How To Deep Learn Music: Two Suggestions

3 June, 2020

Two suggestions for how to deep learn music better:

1. Solve an easier problem, with more limited scope: select a single backing track, and create a dataset of improvisations against that backing track.

2. Start with a hypothesis about what music is, or might be, and use that to drive the deep learning strategy.

by Philip Dorrell

Deep Learning Music: Current Status

Deep Learning is the new-ish hot thing in machine learning.

And there have been attempts to apply deep learning to the problem of composing music..

I could review some of the more well-known recent attempts to do this, and I could give my opinion on how good the results are.

You, the reader, could read my review of the results, and you could listen to the same compositions, and you could have your own opinion on how good the compositions are, and whether or not you agreed with my opinion.

But actually, if deep learning had already "solved" the problem of making music, then I think we would already know about it.

I haven't yet heard of deep learning being used to create commercial quality music.

So I'm going to say that the problem of deep learning music has not yet been solved.

Why is it so hard?

Deep learning has been spectacularly successful at solving certain types of learning problem.

Many of these problems are problems that humans can solve, without too much difficulty, and prior to deep learning, computers have not been able to solve them.

Like looking at photos, and deciding which animals are cats and which animals are dogs.

In some cases where deep learning succeeds, it still requires much more learning data than a human would require.

Like millions and millions of photos of cats and dogs.

In the case of music, we should note that many people are exposed to thousands of musical items over their lifetime, and this does not result in those people learning how to compose good quality original music.

Even people who learn how to play music do not necessarily learn how to compose music as good as the music that they know how to play.

If the problem is hard for people to solve, even with a large amount of available data, it's going to be even harder for deep learning to solve.
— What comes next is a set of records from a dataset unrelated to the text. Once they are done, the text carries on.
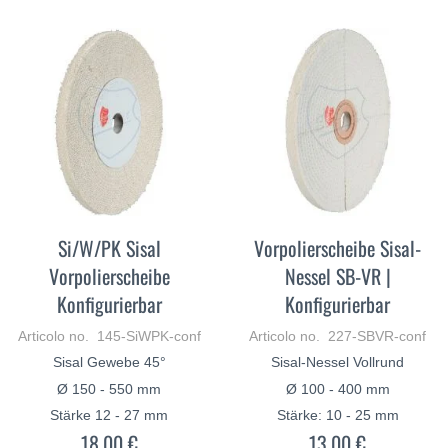
Si/W/PK Sisal
Vorpolierscheibe Sisal-
Vorpolierscheibe
Nessel SB-VR |
Konfigurierbar
Konfigurierbar
Articolo no. 145-SiWPK-conf
Articolo no. 227-SBVR-conf
Sisal Gewebe 45°
Sisal-Nessel Vollrund
Ø 150 - 550 mm
Ø 100 - 400 mm
Stärke 12 - 27 mm
Stärke: 10 - 25 mm
18,00 €
13,00 €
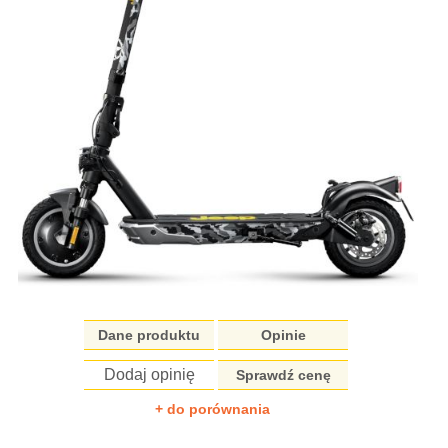
Dane produktu
Opinie
Dodaj opinię
Sprawdź cenę
+ do porównania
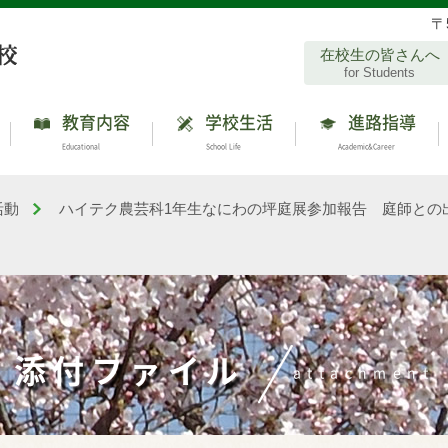
〒
在校生の皆さんへ
for Students
教育内容
学校生活
進路指導
Educational
School Life
Academic&Career
活動
ハイテク農芸科1年生なにわの坪庭展参加報告 庭師との
添付ファイル
attachment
It might be that deep learning can only succeed in learning how to compose music, if we have available a learning set that is far larger than all the music that exists so far in the world.

Also, we should note that every deep learning solution involves some kind of choice of neural network structure, and this structure will typically include some type of assumption about the structure of the problem being solved and/or the structure of a successful solution.

For example, convolutional neural networks contain built-in assumptions about the translation invariance of object recognition.

In the case of music, we don't have any a priori understanding of what music actually is, so any guess we make about the structure of the problem or a possible solution could be way off the mark.

Having identified these difficulties, I will now proceed to give a couple of suggestions that might overcome them.

Suggestion 1: Limit scope by choosing a fixed backing track

There are musicians who can endlessly improvise over a fixed repetitive backing track.

Also there are certain chord sequences that are fairly easy to improvise against, like Am F C G, or a blues 12 bar track.

So, a good way to provide a constrained dataset for deep learning would be to record the melodies improvised by one or more musicians against a single endlessly repetitive backing track.

The advantage of such a dataset is that now you are trying to solve a more limited problem. Instead of solving the problem of how to construct "music", you are only trying to solve the problem of how to construct melody over the top of one specific Am F C G backing track.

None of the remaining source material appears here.